C'è chi corre felice sul prato di una casa nuova, chi ha affrontato un viaggio fino a Macomer per godersi la vecchiaia al sicuro e chi, semplicemente, sta imparando a non avere più paura del guinzaglio. Per i sopravvissuti di Santa Luria, l'inferno è finalmente un ricordo sbiadito. A due anni dal clamoroso sequestro della villetta nelle campagne di Quartu, dove oltre duecento animali venivano tenuti in condizioni di estremo degrado, le storie di adozione restituiscono speranza e dignità a creature che non avevano mai conosciuto una carezza.
L'operazione di sgombero forzato, scattata nel 2024, aveva portato alla luce una realtà drammatica di "animal hoarding" (accumulo seriale): due donne, madre e figlia, avevano stipato nel tempo ben 223 cani all'interno di una singola abitazione, trasformata in un canile abusivo.

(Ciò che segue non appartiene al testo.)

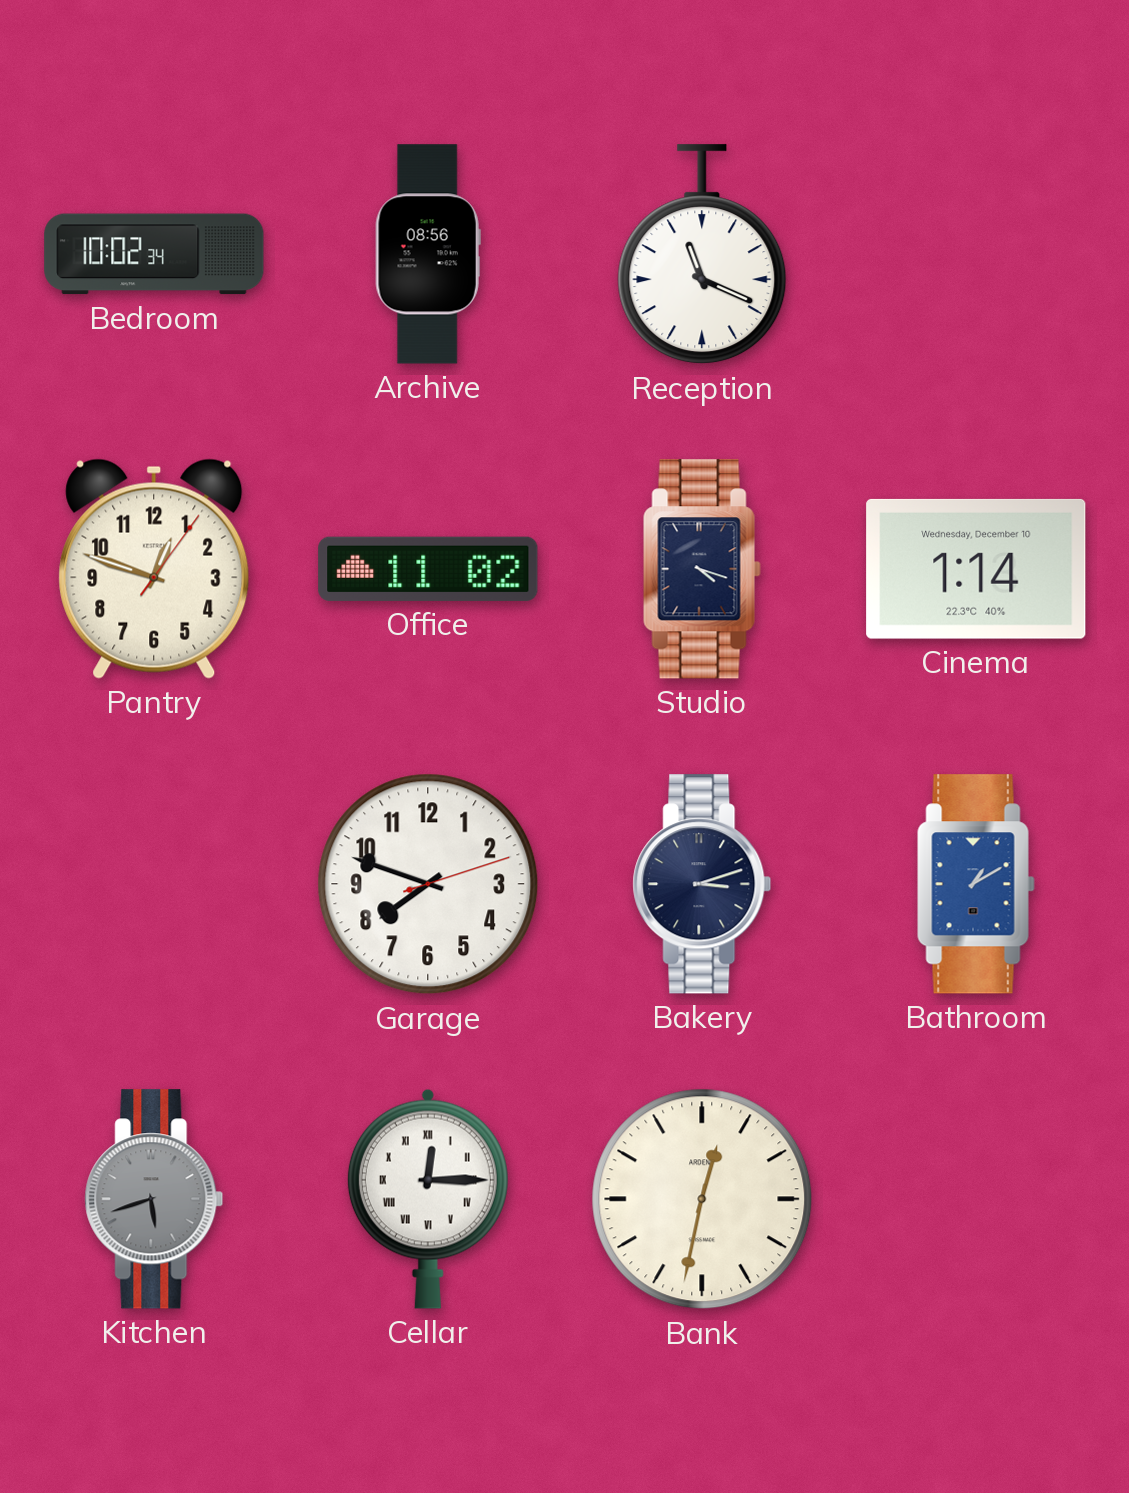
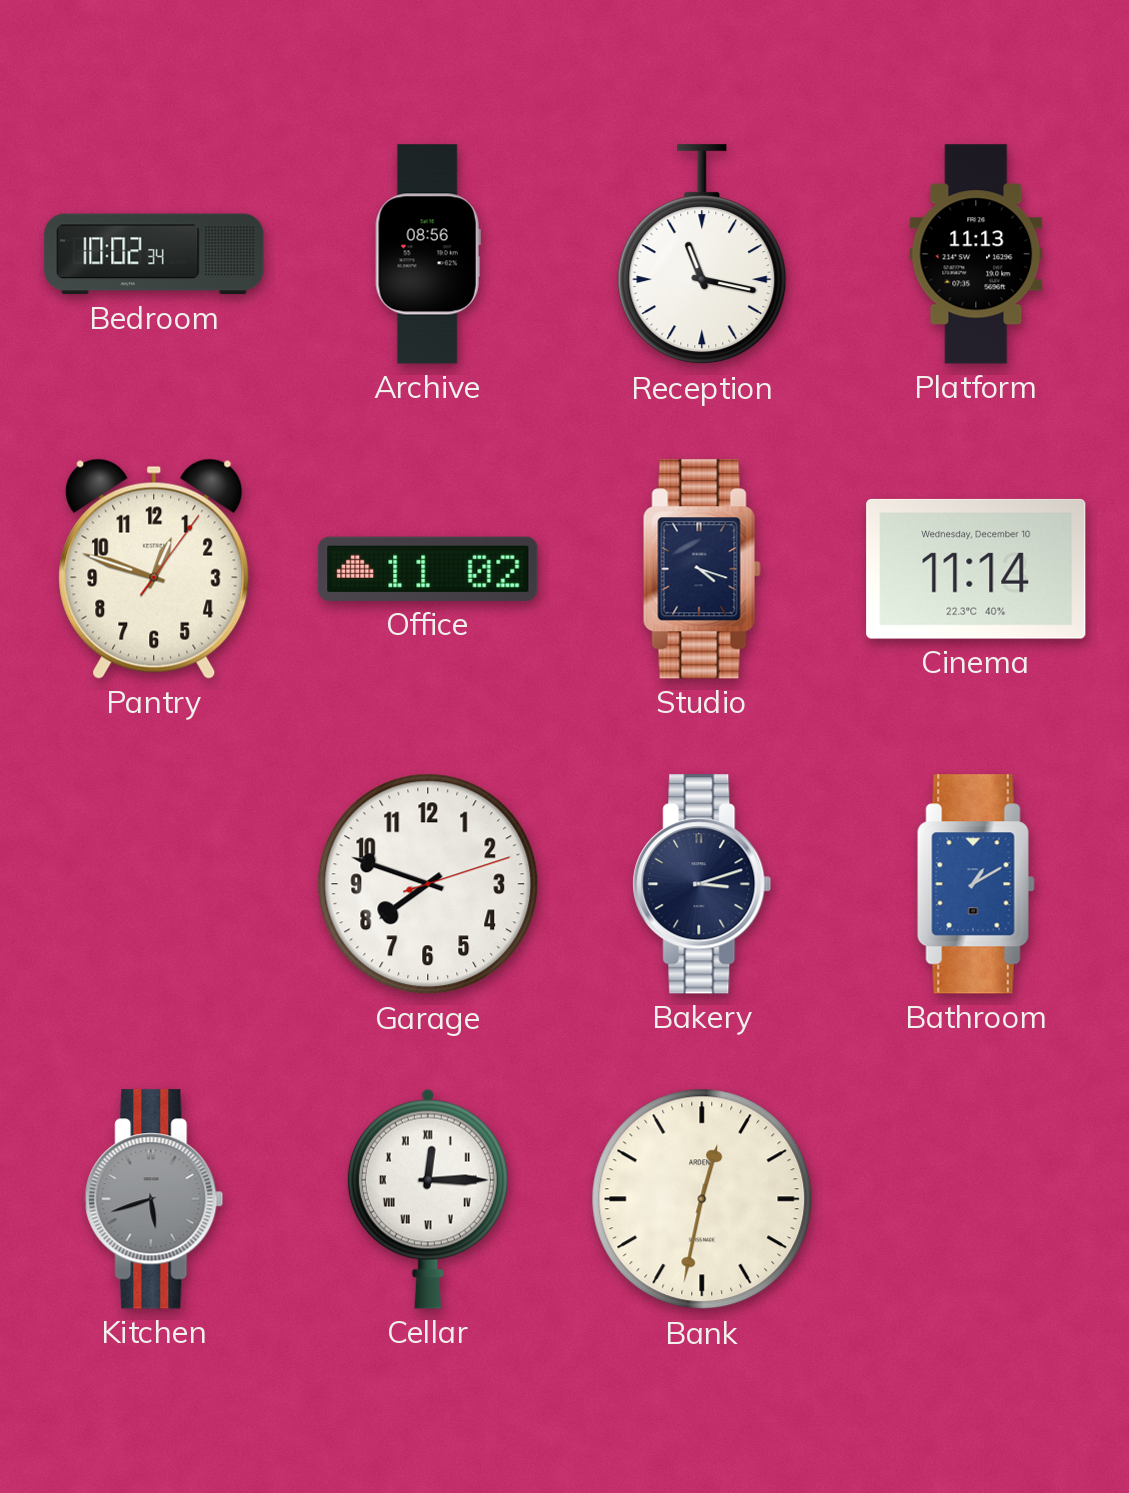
Reception: 11:19 -> 11:17
Platform: none -> 11:13
Cinema: 1:14 -> 11:14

Le condizioni erano disperate. Il personale della struttura Shardana, che si occupò del trasferimento d'urgenza, trovò bestiole terrorizzate e nascoste ovunque, persino dentro il forno della cucina, immerse nella sporcizia e negli escrementi.

Non tutti i cani, purtroppo, sono riusciti a superare i traumi e le precarie condizioni sanitarie in cui versavano al momento del salvataggio. Per molti altri, invece, il trasferimento e le cure hanno aperto le porte di una seconda opportunità.
Il traguardo delle 64 adozioni è stato raggiunto anche grazie al lancio del progetto comunale “Adotta un cane dal canile 2026”, che ha visto una forte sinergia tra le istituzioni e le associazioni di volontariato del territorio.
Restano nella struttura Shardana ancora 99 esemplari: se per la stragrande maggioranza si spera in una chiamata a breve, per una decina di loro sarà prima necessario un percorso mirato di riabilitazione comportamentale con degli specialisti, per superare il terrore dell'uomo causato dagli anni di reclusione.